The lines to extract run from the first line of the entries through the line that contains "Task: Click on the Ginecologie"; reproduce exactly those lines and no others.

Records from a collection:
[Start of section]
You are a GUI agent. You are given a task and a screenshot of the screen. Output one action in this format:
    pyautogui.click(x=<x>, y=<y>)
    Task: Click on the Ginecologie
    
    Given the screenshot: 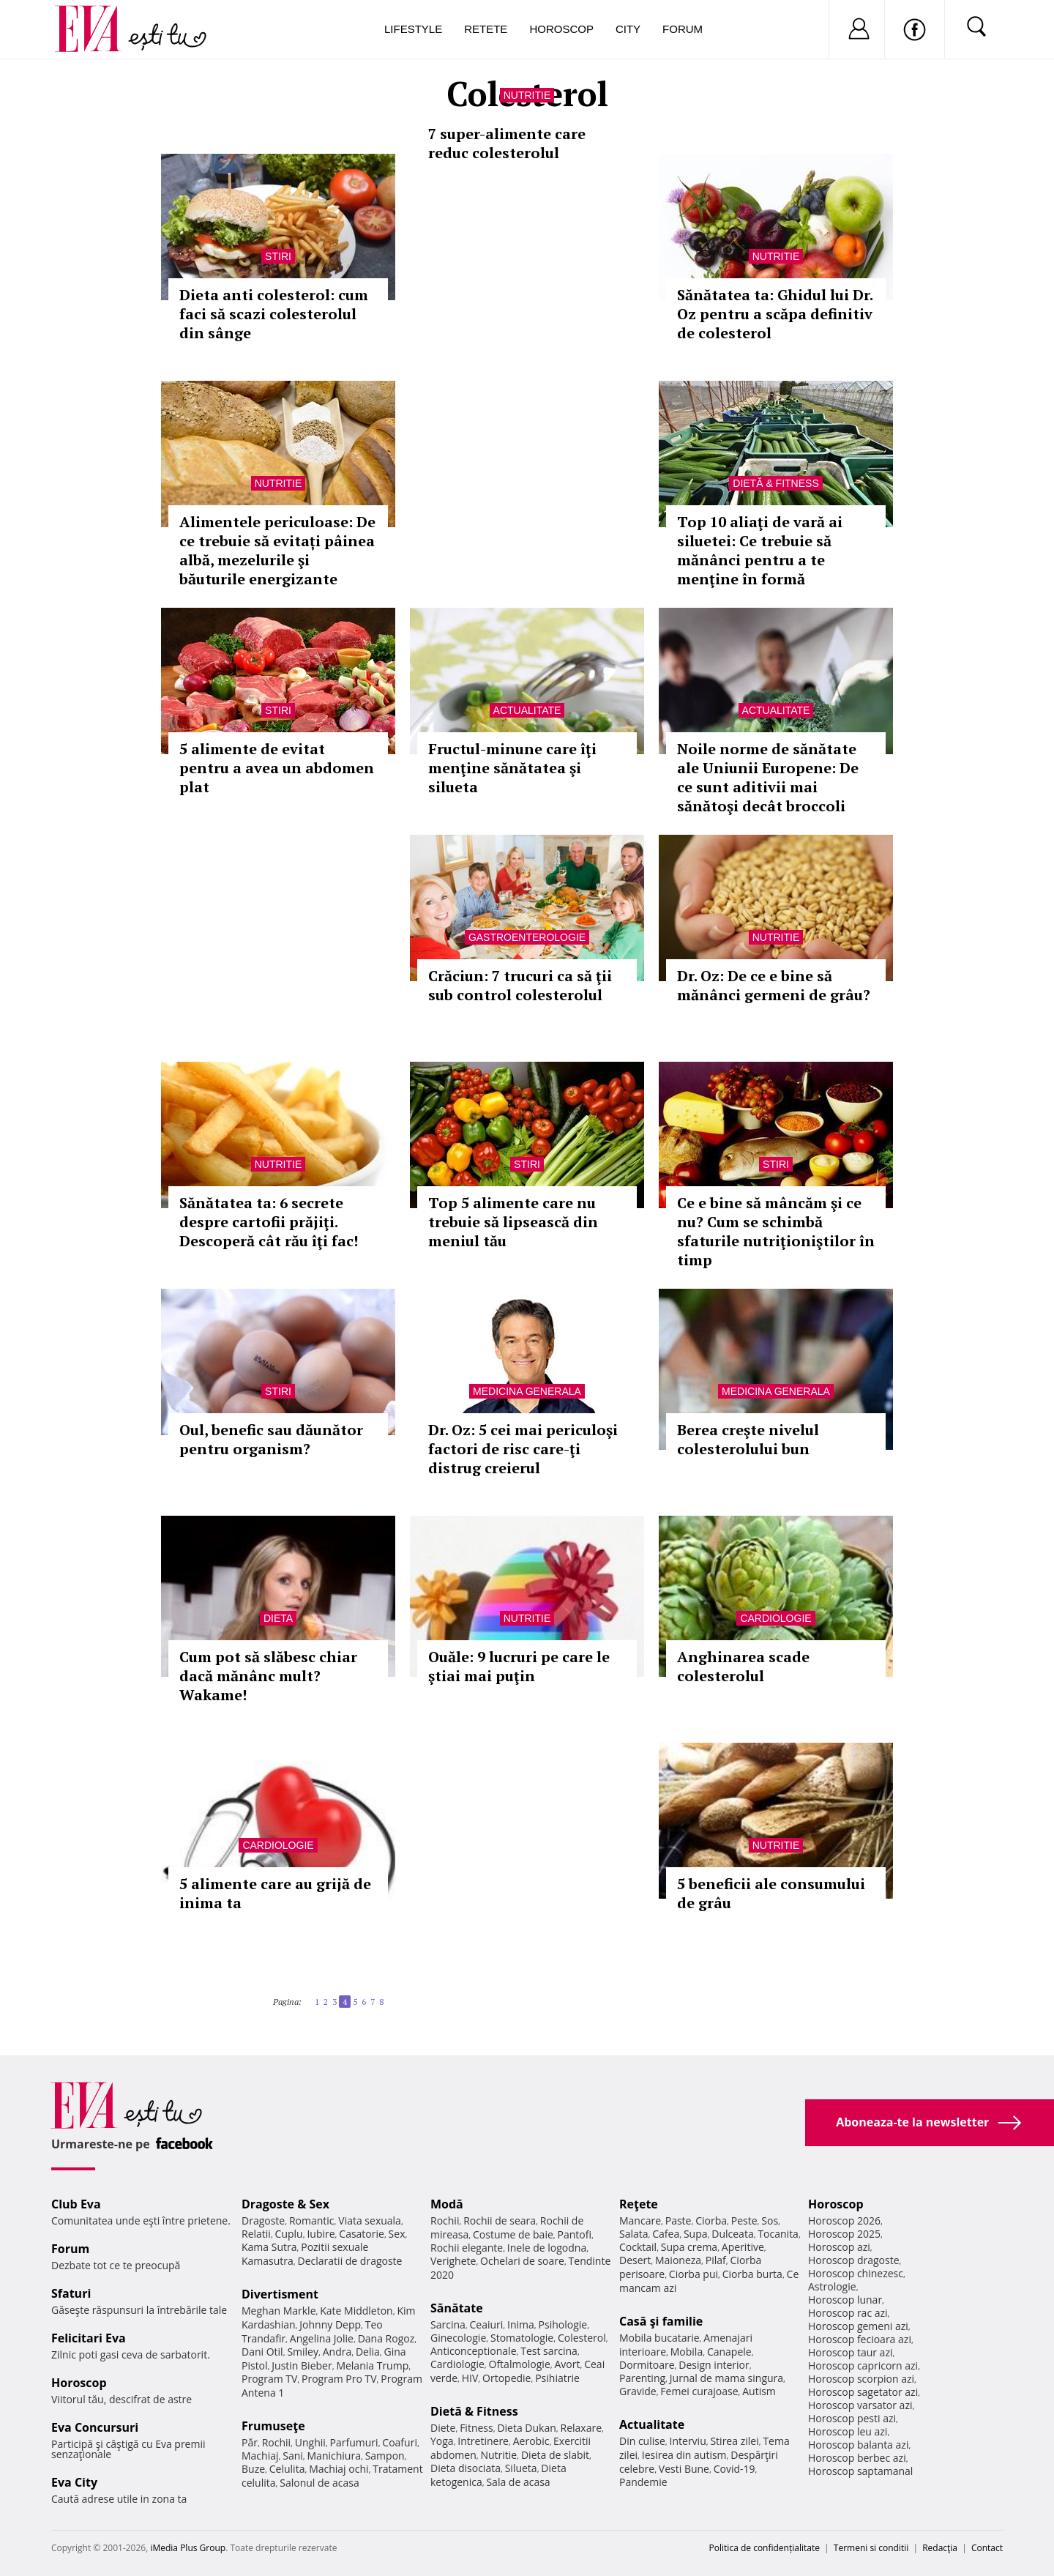 What is the action you would take?
    pyautogui.click(x=458, y=2338)
    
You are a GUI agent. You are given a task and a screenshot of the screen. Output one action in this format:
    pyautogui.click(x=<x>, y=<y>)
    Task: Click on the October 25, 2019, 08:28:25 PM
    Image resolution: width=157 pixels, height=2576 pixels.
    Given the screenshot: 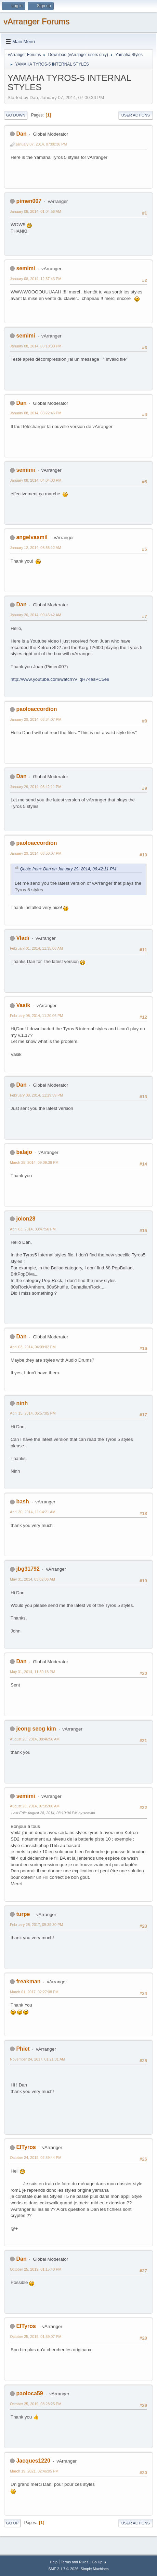 What is the action you would take?
    pyautogui.click(x=35, y=2404)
[End of section]
> **Answer**
You are a GUI agent. You are given a task and a screenshot of the screen. Output one action in this format:
    pyautogui.click(x=<x>, y=<y>)
    Task: Click on the Ginecologie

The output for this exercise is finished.